We have a problem with rabbit mq. It works fine most of the time, but at random moments, our rabbitmq clients can no longer retrieve messages or post messages on the queues. However, the port 5671 or 5672 is still open and the rabbitmq service is still running. Also, if rabbitmq management is enabled, we cannot access the web page despite port 15672 being open. At these moments, restarting the rabbitmq service fix everything.

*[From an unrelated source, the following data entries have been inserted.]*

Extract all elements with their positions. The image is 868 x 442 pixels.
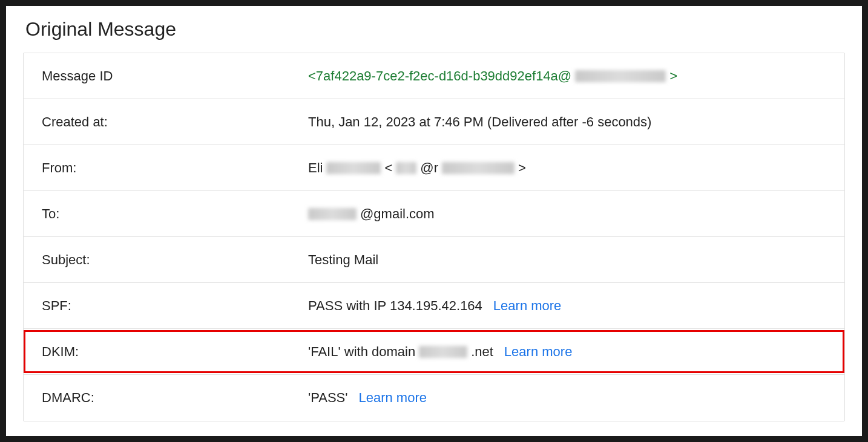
value-message-id: <7af422a9-7ce2-f2ec-d16d-b39dd92ef14a@> [308, 68, 677, 84]
value-from: Eli <@r> [308, 160, 526, 176]
redacted-from-local [396, 162, 416, 174]
label-dkim: DKIM: [42, 344, 308, 360]
row-created-at: Created at: Thu, Jan 12, 2023 at 7:46 PM… [24, 99, 844, 145]
from-bracket-close: > [518, 160, 526, 176]
value-created-at: Thu, Jan 12, 2023 at 7:46 PM (Delivered … [308, 114, 651, 130]
redacted-to-local [308, 208, 357, 220]
label-from: From: [42, 160, 308, 176]
row-spf: SPF: PASS with IP 134.195.42.164 Learn m… [24, 283, 844, 329]
row-to: To: @gmail.com [24, 191, 844, 237]
row-dmarc: DMARC: 'PASS' Learn more [24, 375, 844, 421]
label-created-at: Created at: [42, 114, 308, 130]
value-subject: Testing Mail [308, 252, 378, 268]
label-message-id: Message ID [42, 68, 308, 84]
original-message-panel: Original Message Message ID <7af422a9-7c… [6, 6, 862, 436]
value-dmarc: 'PASS' Learn more [308, 390, 427, 406]
redacted-domain [575, 70, 666, 82]
message-details-table: Message ID <7af422a9-7ce2-f2ec-d16d-b39d… [23, 53, 845, 421]
learn-more-dkim[interactable]: Learn more [504, 344, 573, 360]
dmarc-text: 'PASS' [308, 390, 347, 406]
value-to: @gmail.com [308, 206, 435, 222]
redacted-from-lastname [326, 162, 381, 174]
spf-text: PASS with IP 134.195.42.164 [308, 298, 482, 314]
value-spf: PASS with IP 134.195.42.164 Learn more [308, 298, 561, 314]
to-domain: @gmail.com [360, 206, 435, 222]
learn-more-spf[interactable]: Learn more [493, 298, 562, 314]
learn-more-dmarc[interactable]: Learn more [358, 390, 427, 406]
label-spf: SPF: [42, 298, 308, 314]
row-message-id: Message ID <7af422a9-7ce2-f2ec-d16d-b39d… [24, 53, 844, 99]
from-bracket-open: < [384, 160, 392, 176]
from-name: Eli [308, 160, 323, 176]
row-from: From: Eli <@r> [24, 145, 844, 191]
row-subject: Subject: Testing Mail [24, 237, 844, 283]
row-dkim: DKIM: 'FAIL' with domain .net Learn more [24, 329, 844, 375]
label-to: To: [42, 206, 308, 222]
label-dmarc: DMARC: [42, 390, 308, 406]
message-id-text-prefix: <7af422a9-7ce2-f2ec-d16d-b39dd92ef14a@ [308, 68, 571, 84]
dkim-text-suffix: .net [471, 344, 493, 360]
label-subject: Subject: [42, 252, 308, 268]
redacted-from-domain [442, 162, 515, 174]
message-id-text-suffix: > [669, 68, 677, 84]
value-dkim: 'FAIL' with domain .net Learn more [308, 344, 572, 360]
redacted-dkim-domain [419, 346, 467, 358]
page-title: Original Message [25, 18, 845, 41]
from-at: @r [420, 160, 438, 176]
dkim-text-prefix: 'FAIL' with domain [308, 344, 415, 360]
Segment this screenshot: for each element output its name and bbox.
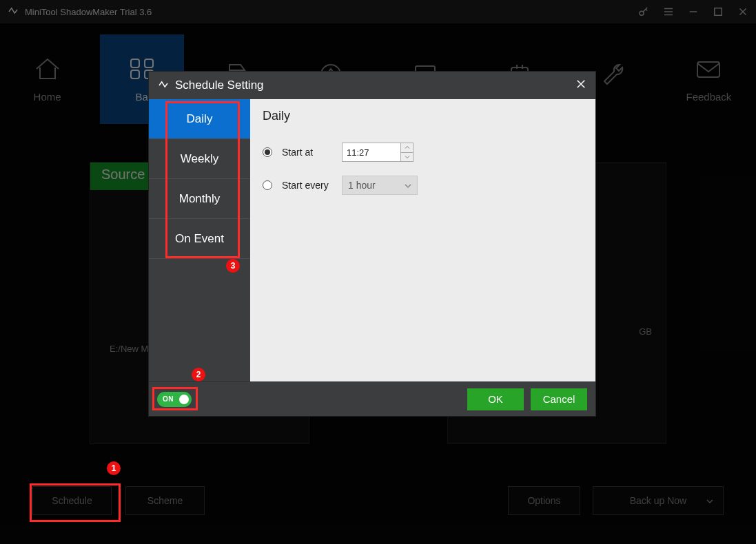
options-button[interactable]: Options bbox=[508, 486, 580, 515]
key-icon[interactable] bbox=[637, 6, 650, 18]
sidebar-item-weekly[interactable]: Weekly bbox=[149, 139, 250, 179]
schedule-setting-dialog: Schedule Setting Daily Weekly Monthly On… bbox=[149, 72, 595, 416]
start-at-radio[interactable] bbox=[263, 147, 272, 157]
start-every-label: Start every bbox=[282, 180, 332, 191]
schedule-toggle[interactable]: ON bbox=[157, 392, 192, 407]
annotation-badge-1: 1 bbox=[107, 461, 121, 475]
backup-now-button[interactable]: Back up Now bbox=[593, 486, 724, 515]
minimize-icon[interactable] bbox=[687, 6, 699, 18]
chevron-down-icon bbox=[405, 180, 411, 191]
dest-size: GB bbox=[639, 326, 652, 337]
start-at-label: Start at bbox=[282, 147, 332, 158]
dialog-close-button[interactable] bbox=[575, 78, 587, 94]
sidebar-item-monthly[interactable]: Monthly bbox=[149, 179, 250, 219]
time-spin-down[interactable] bbox=[401, 152, 413, 162]
maximize-icon[interactable] bbox=[712, 6, 724, 18]
nav-home[interactable]: Home bbox=[6, 34, 90, 124]
app-title: MiniTool ShadowMaker Trial 3.6 bbox=[25, 7, 152, 17]
title-bar: MiniTool ShadowMaker Trial 3.6 bbox=[0, 0, 756, 23]
close-icon[interactable] bbox=[737, 6, 749, 18]
schedule-button[interactable]: Schedule bbox=[32, 486, 112, 515]
dialog-footer: ON OK Cancel bbox=[149, 381, 595, 416]
app-logo-icon bbox=[157, 79, 170, 92]
start-every-select[interactable]: 1 hour bbox=[342, 176, 418, 195]
svg-rect-2 bbox=[131, 59, 139, 67]
annotation-badge-3: 3 bbox=[226, 259, 240, 273]
content-heading: Daily bbox=[263, 109, 583, 123]
envelope-icon bbox=[695, 56, 722, 81]
schedule-sidebar: Daily Weekly Monthly On Event bbox=[149, 99, 250, 381]
svg-rect-9 bbox=[697, 62, 719, 77]
svg-point-0 bbox=[640, 11, 644, 15]
sidebar-item-daily[interactable]: Daily bbox=[149, 99, 250, 139]
close-icon bbox=[575, 78, 587, 90]
dialog-title-bar: Schedule Setting bbox=[149, 72, 595, 99]
svg-rect-4 bbox=[131, 70, 139, 79]
start-every-radio[interactable] bbox=[263, 180, 272, 190]
home-icon bbox=[34, 56, 61, 81]
time-spin-up[interactable] bbox=[401, 143, 413, 152]
dialog-title: Schedule Setting bbox=[175, 79, 264, 92]
menu-icon[interactable] bbox=[662, 6, 675, 18]
sidebar-item-on-event[interactable]: On Event bbox=[149, 219, 250, 259]
cancel-button[interactable]: Cancel bbox=[531, 388, 587, 410]
source-path: E:/New M bbox=[110, 344, 148, 354]
svg-rect-3 bbox=[145, 59, 153, 67]
nav-feedback[interactable]: Feedback bbox=[666, 34, 750, 124]
annotation-badge-2: 2 bbox=[192, 368, 205, 381]
source-header: Source bbox=[90, 163, 156, 190]
app-logo-icon bbox=[7, 6, 19, 18]
chevron-down-icon bbox=[706, 495, 713, 506]
ok-button[interactable]: OK bbox=[467, 388, 524, 410]
svg-rect-1 bbox=[715, 8, 722, 16]
scheme-button[interactable]: Scheme bbox=[125, 486, 205, 515]
schedule-content: Daily Start at Start every bbox=[250, 99, 595, 381]
toggle-knob bbox=[179, 395, 189, 404]
bottom-bar: Schedule Scheme Options Back up Now bbox=[32, 485, 724, 516]
start-at-time-input[interactable] bbox=[342, 143, 401, 162]
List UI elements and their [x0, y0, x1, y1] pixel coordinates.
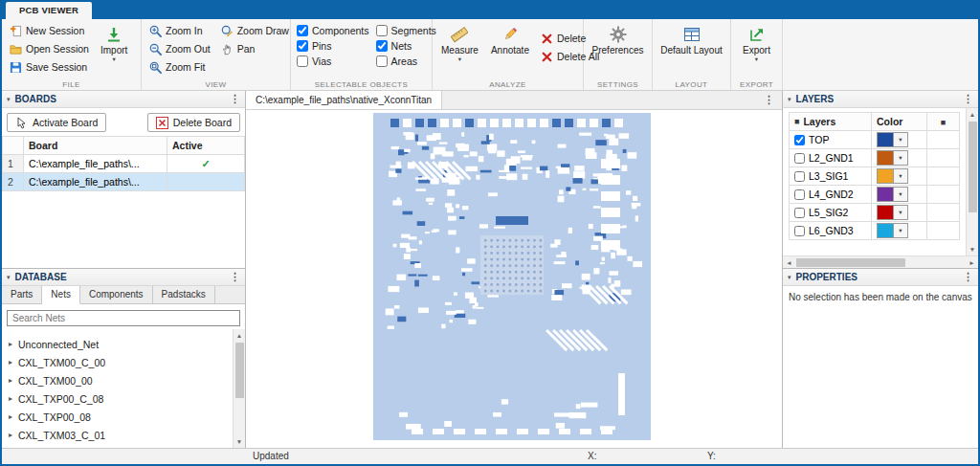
layers-menu-icon[interactable]: ⋮: [963, 93, 973, 105]
layer-l4-checkbox[interactable]: [794, 189, 805, 200]
layer-l5-checkbox[interactable]: [794, 208, 805, 218]
expand-icon[interactable]: ▸: [9, 412, 12, 421]
segments-checkbox[interactable]: [376, 25, 388, 36]
layers-horizontal-scrollbar[interactable]: ◄ ►: [783, 255, 978, 268]
scroll-down-icon[interactable]: ▼: [234, 435, 246, 448]
color-dropdown-icon[interactable]: ▾: [893, 151, 907, 165]
activate-board-button[interactable]: Activate Board: [7, 113, 106, 132]
boards-menu-icon[interactable]: ⋮: [230, 93, 240, 105]
zoom-out-button[interactable]: Zoom Out: [147, 41, 212, 56]
pins-checkbox-row[interactable]: Pins: [297, 40, 369, 52]
pcb-board[interactable]: [373, 113, 651, 440]
board-row-1[interactable]: 1 C:\example_file_paths\... ✓: [3, 155, 245, 173]
board-row-2[interactable]: 2 C:\example_file_paths\...: [3, 173, 245, 191]
net-list-item[interactable]: ▸CXL_TXP00_08: [2, 408, 233, 426]
components-checkbox-row[interactable]: Components: [297, 25, 369, 36]
layer-top-checkbox[interactable]: [794, 135, 805, 145]
scroll-thumb[interactable]: [969, 122, 977, 212]
vias-checkbox-row[interactable]: Vias: [297, 55, 369, 67]
scroll-thumb[interactable]: [235, 343, 244, 398]
delete-board-button[interactable]: Delete Board: [147, 113, 240, 132]
expand-icon[interactable]: ▸: [9, 431, 12, 439]
layer-top-swatch[interactable]: [878, 133, 893, 146]
layer-l4-swatch[interactable]: [878, 188, 893, 201]
color-dropdown-icon[interactable]: ▾: [893, 169, 907, 183]
layer-row-l3-sig1[interactable]: L3_SIG1 ▾: [790, 167, 960, 186]
layer-l3-checkbox[interactable]: [794, 171, 805, 182]
zoom-fit-button[interactable]: Zoom Fit: [147, 59, 212, 75]
scroll-up-icon[interactable]: ▲: [967, 108, 979, 121]
scroll-up-icon[interactable]: ▲: [234, 329, 246, 342]
layer-row-top[interactable]: TOP ▾: [790, 131, 960, 149]
layer-row-l5-sig2[interactable]: L5_SIG2 ▾: [790, 204, 960, 222]
expand-icon[interactable]: ▸: [9, 376, 12, 385]
boards-collapse-icon[interactable]: ▾: [7, 96, 11, 103]
layers-collapse-icon[interactable]: ▾: [788, 96, 791, 103]
segments-checkbox-row[interactable]: Segments: [376, 25, 436, 36]
layer-l3-swatch[interactable]: [878, 169, 893, 183]
net-list-item[interactable]: ▸CXL_TXM00_00: [2, 371, 233, 389]
scroll-left-icon[interactable]: ◄: [783, 259, 795, 266]
properties-collapse-icon[interactable]: ▾: [788, 274, 791, 281]
layer-top-color-control[interactable]: ▾: [877, 132, 908, 147]
layer-row-l2-gnd1[interactable]: L2_GND1 ▾: [790, 149, 960, 167]
new-session-button[interactable]: New Session: [8, 23, 91, 38]
tab-pcb-viewer[interactable]: PCB VIEWER: [6, 2, 92, 19]
layer-l2-checkbox[interactable]: [794, 153, 805, 164]
tab-padstacks[interactable]: Padstacks: [153, 286, 215, 303]
areas-checkbox[interactable]: [376, 55, 388, 67]
net-list-item[interactable]: ▸Unconnected_Net: [2, 335, 233, 353]
color-dropdown-icon[interactable]: ▾: [893, 224, 907, 237]
layer-l6-color-control[interactable]: ▾: [877, 223, 908, 238]
areas-checkbox-row[interactable]: Areas: [376, 55, 436, 67]
net-list-item[interactable]: ▸CXL_TXM00_C_00: [2, 353, 233, 371]
default-layout-button[interactable]: Default Layout: [657, 23, 725, 77]
layer-l5-swatch[interactable]: [878, 206, 893, 219]
scroll-right-icon[interactable]: ►: [966, 259, 978, 266]
database-collapse-icon[interactable]: ▾: [7, 274, 11, 281]
nets-checkbox-row[interactable]: Nets: [376, 40, 436, 52]
measure-button[interactable]: Measure ▾: [438, 23, 481, 77]
database-menu-icon[interactable]: ⋮: [230, 271, 240, 283]
net-list-item[interactable]: ▸CXL_TXP00_C_08: [2, 389, 233, 408]
layer-l3-color-control[interactable]: ▾: [877, 168, 908, 184]
search-nets-input[interactable]: [7, 310, 240, 326]
preferences-button[interactable]: Preferences: [590, 23, 647, 77]
layer-l6-checkbox[interactable]: [794, 226, 805, 236]
annotate-button[interactable]: Annotate: [488, 23, 532, 77]
layer-l5-color-control[interactable]: ▾: [877, 205, 908, 220]
scroll-down-icon[interactable]: ▼: [967, 243, 979, 255]
color-dropdown-icon[interactable]: ▾: [893, 206, 907, 219]
tab-components[interactable]: Components: [80, 286, 153, 303]
scroll-thumb[interactable]: [796, 258, 905, 267]
zoom-draw-button[interactable]: Zoom Draw: [219, 23, 291, 38]
layer-l2-color-control[interactable]: ▾: [877, 150, 908, 166]
layer-l2-swatch[interactable]: [878, 151, 893, 165]
save-session-button[interactable]: Save Session: [8, 59, 91, 75]
document-tab[interactable]: C:\example_file_paths\native_XconnTitan: [246, 91, 442, 109]
expand-icon[interactable]: ▸: [9, 394, 12, 403]
tab-parts[interactable]: Parts: [2, 286, 42, 303]
pcb-canvas[interactable]: [246, 110, 782, 448]
layer-row-l6-gnd3[interactable]: L6_GND3 ▾: [790, 222, 960, 240]
components-checkbox[interactable]: [297, 25, 308, 36]
vias-checkbox[interactable]: [297, 55, 308, 67]
layer-l4-color-control[interactable]: ▾: [877, 187, 908, 202]
expand-icon[interactable]: ▸: [9, 340, 12, 348]
color-dropdown-icon[interactable]: ▾: [893, 133, 907, 146]
document-tabbar-menu-icon[interactable]: ⋮: [756, 91, 782, 109]
nets-list-scrollbar[interactable]: ▲ ▼: [233, 329, 245, 448]
layer-l6-swatch[interactable]: [878, 224, 893, 237]
color-dropdown-icon[interactable]: ▾: [893, 188, 907, 201]
zoom-in-button[interactable]: Zoom In: [147, 23, 212, 38]
open-session-button[interactable]: Open Session: [8, 41, 91, 56]
pan-button[interactable]: Pan: [219, 41, 291, 56]
layers-vertical-scrollbar[interactable]: ▲ ▼: [966, 108, 978, 255]
export-button[interactable]: Export ▾: [740, 23, 773, 77]
pins-checkbox[interactable]: [297, 40, 308, 52]
net-list-item[interactable]: ▸CXL_TXM03_C_01: [2, 426, 233, 444]
tab-nets[interactable]: Nets: [42, 286, 80, 304]
nets-checkbox[interactable]: [376, 40, 388, 52]
layer-row-l4-gnd2[interactable]: L4_GND2 ▾: [790, 186, 960, 204]
import-button[interactable]: Import ▾: [98, 23, 130, 77]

2018-01-23 19:42:37.501 [error] <0.176.0> gen_server <0.176.0> terminated with reason: heartbeat_timeout
I ran rabbitmqctl.bat status and rabbitmqctl environment as suggested while reproducing, here is the result:
C:\Program Files (x86)\RabbitMQ Server\rabbitmq_server-3.6.8\sbin>rabbitmqctl.bat status
Status of node rabbit@GDENHEZ ...
Error: unable to connect to node rabbit@GDENHEZ: nodedown
DIAGNOSTICS
===========
attempted to contact: [rabbit@GDENHEZ]
rabbit@GDENHEZ:
* connected to epmd (port 4369) on GDENHEZ
* epmd reports node 'rabbit' running on port 25672
* TCP connection succeeded but Erlang distribution failed
* TCP connection to remote host has timed out. Is the Erlang distribution using TLS?
current node details:
- node name: 'rabbitmq-cli-30@GDENHEZ'
- home dir: C:\Users\gdenhez
- cookie hash: Xh6oQS6jc8HA63HKz5r4ZQ==
C:\Program Files (x86)\RabbitMQ Server\rabbitmq_server-3.6.8\sbin>rabbitmqctl environment
Application environment of node rabbit@GDENHEZ ...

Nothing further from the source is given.